00:34:26:28 - 00:34:44:16
And we can think of the stars as put on a big celestial sphere, which is of course imaginary. But that helps us to do a coordinate system and that tells us where things are in the sky so we can use altitude. Naismith That's very helpful for observers on the ground, but the right ascension and declination is really good.

00:34:44:16 - 00:35:09:27
If you want to know really where something is and you want to tell somebody where it is, also be that as it may, let's actually change it. Let's show you what I mean. So now I'm going to change the location of Centered on two onto Vega, and now I'm going to change my location to somewhere further west. See, out in Colorado, if we look at what that if we go at the West, we see that it seems to have rotated, which seems like things have changed.

00:35:09:29 - 00:35:30:20
But notice that the altitude changed and the assignments have changed with the right ascension and declination have not.

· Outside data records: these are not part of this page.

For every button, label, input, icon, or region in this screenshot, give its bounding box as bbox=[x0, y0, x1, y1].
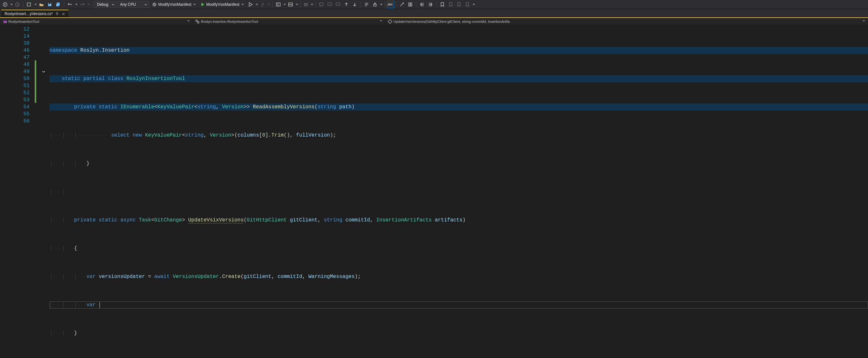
svg-text:C#: C# bbox=[4, 21, 7, 24]
indent-left-icon[interactable] bbox=[418, 1, 426, 8]
window-layout-icon[interactable] bbox=[275, 1, 282, 8]
svg-rect-17 bbox=[388, 20, 392, 24]
code-line: private static IEnumerable<KeyValuePair<… bbox=[50, 104, 868, 111]
open-folder-icon[interactable] bbox=[37, 1, 45, 8]
comment-icon bbox=[317, 1, 325, 8]
method-icon bbox=[388, 19, 392, 24]
code-line: namespace Roslyn.Insertion bbox=[50, 47, 868, 54]
pin-icon[interactable] bbox=[55, 11, 59, 16]
nav-member-label: UpdateVsixVersions(GitHttpClient gitClie… bbox=[394, 20, 510, 24]
save-icon[interactable] bbox=[46, 1, 54, 8]
svg-point-1 bbox=[16, 3, 19, 6]
start-without-debug-label: ModifyVsixManifest bbox=[206, 2, 239, 7]
gear-icon bbox=[152, 2, 157, 7]
intellisense-mode-button[interactable]: abc bbox=[387, 1, 394, 8]
solution-config-combo[interactable]: Debug bbox=[94, 1, 117, 8]
svg-rect-12 bbox=[410, 3, 412, 6]
redo-icon bbox=[78, 1, 86, 8]
code-line: │···│···│···········select·new·KeyValueP… bbox=[50, 132, 868, 139]
bookmark-prev-icon bbox=[447, 1, 455, 8]
format-icon[interactable] bbox=[363, 1, 370, 8]
code-editor[interactable]: 12 14 38 46 47 48 49 50 51 52 53 54 55 5… bbox=[0, 25, 868, 358]
svg-rect-11 bbox=[409, 3, 410, 6]
solution-platform-combo[interactable]: Any CPU bbox=[117, 1, 149, 8]
nav-type-label: Roslyn.Insertion.RoslynInsertionTool bbox=[201, 20, 258, 24]
code-line-current: │···│···│···var· bbox=[50, 301, 868, 308]
tab-title: RoslynInsert…yVersions.cs* bbox=[4, 11, 53, 16]
start-without-debug-button[interactable]: ModifyVsixManifest bbox=[198, 1, 246, 8]
bookmark-icon[interactable] bbox=[438, 1, 446, 8]
code-line: │···│···│···} bbox=[50, 160, 868, 167]
code-line: │···│···│···var·versionsUpdater·=·await·… bbox=[50, 273, 868, 280]
code-nav-bar: C# RoslynInsertionTool Roslyn.Insertion.… bbox=[0, 18, 868, 25]
code-line: │···│···} bbox=[50, 330, 868, 337]
play-icon bbox=[200, 2, 205, 7]
play-outline-icon[interactable] bbox=[247, 1, 254, 8]
intellisense-label: abc bbox=[388, 3, 393, 6]
nav-type-combo[interactable]: Roslyn.Insertion.RoslynInsertionTool bbox=[193, 18, 385, 25]
line-number-gutter: 12 14 38 46 47 48 49 50 51 52 53 54 55 5… bbox=[0, 25, 35, 358]
hot-reload-icon bbox=[259, 1, 267, 8]
class-icon bbox=[195, 19, 200, 24]
code-line: static partial class RoslynInsertionTool bbox=[50, 75, 868, 82]
lock-icon[interactable] bbox=[371, 1, 379, 8]
code-area[interactable]: namespace Roslyn.Insertion static partia… bbox=[50, 25, 868, 358]
arrow-down-icon[interactable] bbox=[351, 1, 359, 8]
svg-point-4 bbox=[153, 3, 155, 5]
close-icon[interactable] bbox=[61, 11, 66, 16]
comment-block-icon bbox=[334, 1, 342, 8]
svg-rect-5 bbox=[276, 3, 280, 6]
collapse-chevron-icon[interactable] bbox=[41, 69, 46, 74]
nav-forward-button bbox=[13, 1, 21, 8]
tool-2-icon[interactable] bbox=[406, 1, 414, 8]
svg-rect-3 bbox=[49, 3, 51, 4]
solution-platform-value: Any CPU bbox=[120, 2, 136, 7]
svg-rect-9 bbox=[336, 3, 340, 5]
code-line: │···│ bbox=[50, 188, 868, 195]
nav-scope-combo[interactable]: C# RoslynInsertionTool bbox=[0, 18, 193, 25]
nav-back-button[interactable] bbox=[1, 1, 9, 8]
undo-icon[interactable] bbox=[66, 1, 74, 8]
bookmark-clear-icon bbox=[464, 1, 471, 8]
svg-rect-10 bbox=[374, 4, 376, 6]
arrow-up-icon[interactable] bbox=[342, 1, 350, 8]
svg-rect-8 bbox=[328, 3, 332, 5]
tool-1-icon[interactable] bbox=[398, 1, 406, 8]
step-icon[interactable]: ▯▯ bbox=[302, 1, 309, 8]
indent-right-icon[interactable] bbox=[427, 1, 434, 8]
main-toolbar: Debug Any CPU ModifyVsixManifest ModifyV… bbox=[0, 0, 868, 9]
nav-member-combo[interactable]: UpdateVsixVersions(GitHttpClient gitClie… bbox=[385, 18, 868, 25]
bookmark-next-icon bbox=[455, 1, 463, 8]
csharp-project-icon: C# bbox=[3, 19, 7, 24]
svg-point-0 bbox=[3, 3, 7, 6]
nav-scope-label: RoslynInsertionTool bbox=[8, 20, 39, 24]
change-marker bbox=[35, 60, 36, 103]
document-tab-strip: RoslynInsert…yVersions.cs* bbox=[0, 9, 868, 17]
start-debug-label: ModifyVsixManifest bbox=[158, 2, 191, 7]
layout-2-icon[interactable] bbox=[287, 1, 294, 8]
text-caret bbox=[99, 302, 100, 308]
svg-rect-7 bbox=[319, 3, 323, 5]
new-project-icon[interactable] bbox=[25, 1, 33, 8]
save-all-icon[interactable] bbox=[54, 1, 62, 8]
editor-margin bbox=[35, 25, 50, 358]
code-line: │···│···private·static·async·Task<GitCha… bbox=[50, 217, 868, 224]
code-line: │···│···{ bbox=[50, 245, 868, 252]
active-document-tab[interactable]: RoslynInsert…yVersions.cs* bbox=[1, 10, 68, 17]
solution-config-value: Debug bbox=[97, 2, 108, 7]
uncomment-icon bbox=[326, 1, 334, 8]
start-debug-button[interactable]: ModifyVsixManifest bbox=[150, 1, 198, 8]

So the altitude here and the azimuth here have changed and if I go to, say, Mexico, the definitely the altitude has changed and the azimuth is changed. If I go up to Canada, the altitude has changed and the azimuth have changed.

00:35:30:23 - 00:35:56:20
But the right ascension, the declination have not. So that coordinate system, right ascension, declination and equatorial coordinate system is perfect for telling people exactly where to look because you don't necessarily know what somebody else's altitude announcement they are for, say, Vega. That actually helps us find where things are in the sky. And that's they're important things. So you would go out to a friend and you might just say, well, look above the horizon and look for that bright star.

00:35:56:22 - 00:36:22:25
That's going to be kind of difficult because they might have it in a different location than you. In fact, look how different it is to go from northwestern Canada to New Jersey. It's radically different. So the place in the sky for Vegas, very different for two people on Earth. And that's because the earth is a sphere. And because it's a sphere, different observers have different locations that they can look at.

00:36:22:27 - 00:36:42:24
So the this is an introduction to how we find things in the sky and what we're actually looking for when we go hunting around for stars in the sky. And we can see that the stars themselves are fixed with respect to a coordinate system that we call the equatorial coordinate system, and that helps us navigate the sky on the celestial sphere.